Wednesday, November 4, 2015

A Portrait of My Love - a romance through a Dystopian lens

You should know by now that I have a very grim view of humanity. I hope to demonstrate that even a hardened cynic can enjoy a romance novel. Obviously, a reader like myself is going to get something entirely different from someone who gulps romance at face value. So today I am reviewing a romance novel from a Dystopian point of view. A few months ago I reviewed a murder mystery by the same author, Jennifer Young. Today I am reviewing A Portrait of My Love, Book #1 in her Lake Garda Series.

Terrified of commitment, Skye Ashton ditches her artist boyfriend, Zack, and disappears off to Italy with her best friend, the fascinating and fabulously wealthy Leona Castellano. When Zack turns up, Skye realises how much she really cares for him. But she has a fight on her hands, because Leona has taken an instant fancy to him, and she’s used to getting what she wants.

When Leona sets out to uncover the true story behind an old family feud, she puts herself in danger, and Zack finds himself drawn into an attempt to save her.

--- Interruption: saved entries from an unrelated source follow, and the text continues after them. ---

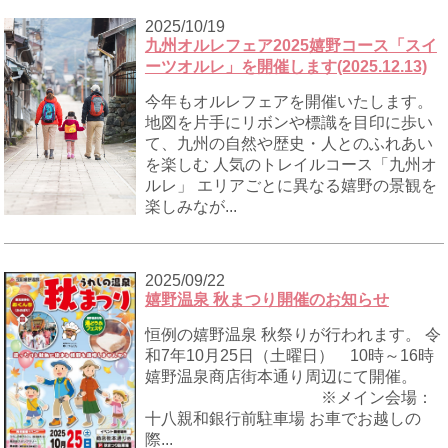
2025/10/19
九州オルレフェア2025嬉野コース「スイ
ーツオルレ」を開催します(2025.12.13)
今年もオルレフェアを開催いたします。
地図を片手にリボンや標識を目印に歩い
て、九州の自然や歴史・人とのふれあい
を楽しむ 人気のトレイルコース「九州オ
ルレ」 エリアごとに異なる嬉野の景観を
楽しみなが...
2025/09/22
嬉野温泉 秋まつり開催のお知らせ
恒例の嬉野温泉 秋祭りが行われます。 令
和7年10月25日（土曜日） 10時～16時
嬉野温泉商店街本通り周辺にて開催。
※メイン会場：
十八親和銀行前駐車場 お車でお越しの
際...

Will his intervention in Leona’s life lead to him losing Skye, the girl he really loves?
My thoughts:
I confess that before reading "A Portrait of My Love" I had to deprogram my brain a little. This book is totally outside the scope of my usual reading material. Normally I get a lot of twisted pleasure out of reading truly cerebral, warped, darkly comical fiction. Hence, I am not going to judge "A Portrait of My Love" it according to my regular guidelines. On a personal level, what intrigued me is that the love triangle reminds me of my own story. 17 years ago, while still in college, I successfully stole a man from a commitaphobic "friend". She was also "taking a break from the relationship" to "do some soul-searcing". Well, I didn't waste much time and moved right in. So I have a sadistic soft spot for love triangles like that. I have another sadistic soft spot for decadent Americans - or Brits - running away to do soul-searching in Italy. A prospective threesome in Italy ... Hm... Wings of the Dove, here I fly!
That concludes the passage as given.